GIVEN INFORMATION.
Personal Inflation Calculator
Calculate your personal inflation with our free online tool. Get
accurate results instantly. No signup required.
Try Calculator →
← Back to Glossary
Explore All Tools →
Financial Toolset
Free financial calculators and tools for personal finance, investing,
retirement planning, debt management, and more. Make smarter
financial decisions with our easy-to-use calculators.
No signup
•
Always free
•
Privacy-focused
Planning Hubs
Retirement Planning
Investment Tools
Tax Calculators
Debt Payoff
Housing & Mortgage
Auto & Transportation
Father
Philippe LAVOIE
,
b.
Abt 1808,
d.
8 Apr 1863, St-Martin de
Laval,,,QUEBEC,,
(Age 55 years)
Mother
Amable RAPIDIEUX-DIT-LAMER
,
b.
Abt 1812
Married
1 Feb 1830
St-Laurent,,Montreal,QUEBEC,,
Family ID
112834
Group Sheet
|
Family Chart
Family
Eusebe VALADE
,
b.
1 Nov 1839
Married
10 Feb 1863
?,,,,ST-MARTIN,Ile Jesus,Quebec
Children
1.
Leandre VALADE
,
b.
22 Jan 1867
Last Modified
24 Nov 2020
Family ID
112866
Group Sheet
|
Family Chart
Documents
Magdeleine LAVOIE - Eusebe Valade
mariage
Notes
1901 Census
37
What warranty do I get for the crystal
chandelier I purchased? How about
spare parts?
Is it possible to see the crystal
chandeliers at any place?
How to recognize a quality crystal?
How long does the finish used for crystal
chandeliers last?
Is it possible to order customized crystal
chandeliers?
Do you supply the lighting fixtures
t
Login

YOUR ASSIGNMENT. For this exercise, all the data must be repeated exactly.

THE ANSWER.
Personal Inflation Calculator
Calculate your personal inflation with our free online tool. Get
accurate results instantly. No signup required.
Try Calculator →
← Back to Glossary
Explore All Tools →
Financial Toolset
Free financial calculators and tools for personal finance, investing,
retirement planning, debt management, and more. Make smarter
financial decisions with our easy-to-use calculators.
No signup
•
Always free
•
Privacy-focused
Planning Hubs
Retirement Planning
Investment Tools
Tax Calculators
Debt Payoff
Housing & Mortgage
Auto & Transportation
Father
Philippe LAVOIE
,
b.
Abt 1808,
d.
8 Apr 1863, St-Martin de
Laval,,,QUEBEC,,
(Age 55 years)
Mother
Amable RAPIDIEUX-DIT-LAMER
,
b.
Abt 1812
Married
1 Feb 1830
St-Laurent,,Montreal,QUEBEC,,
Family ID
112834
Group Sheet
|
Family Chart
Family
Eusebe VALADE
,
b.
1 Nov 1839
Married
10 Feb 1863
?,,,,ST-MARTIN,Ile Jesus,Quebec
Children
1.
Leandre VALADE
,
b.
22 Jan 1867
Last Modified
24 Nov 2020
Family ID
112866
Group Sheet
|
Family Chart
Documents
Magdeleine LAVOIE - Eusebe Valade
mariage
Notes
1901 Census
37
What warranty do I get for the crystal
chandelier I purchased? How about
spare parts?
Is it possible to see the crystal
chandeliers at any place?
How to recognize a quality crystal?
How long does the finish used for crystal
chandeliers last?
Is it possible to order customized crystal
chandeliers?
Do you supply the lighting fixtures
t
Login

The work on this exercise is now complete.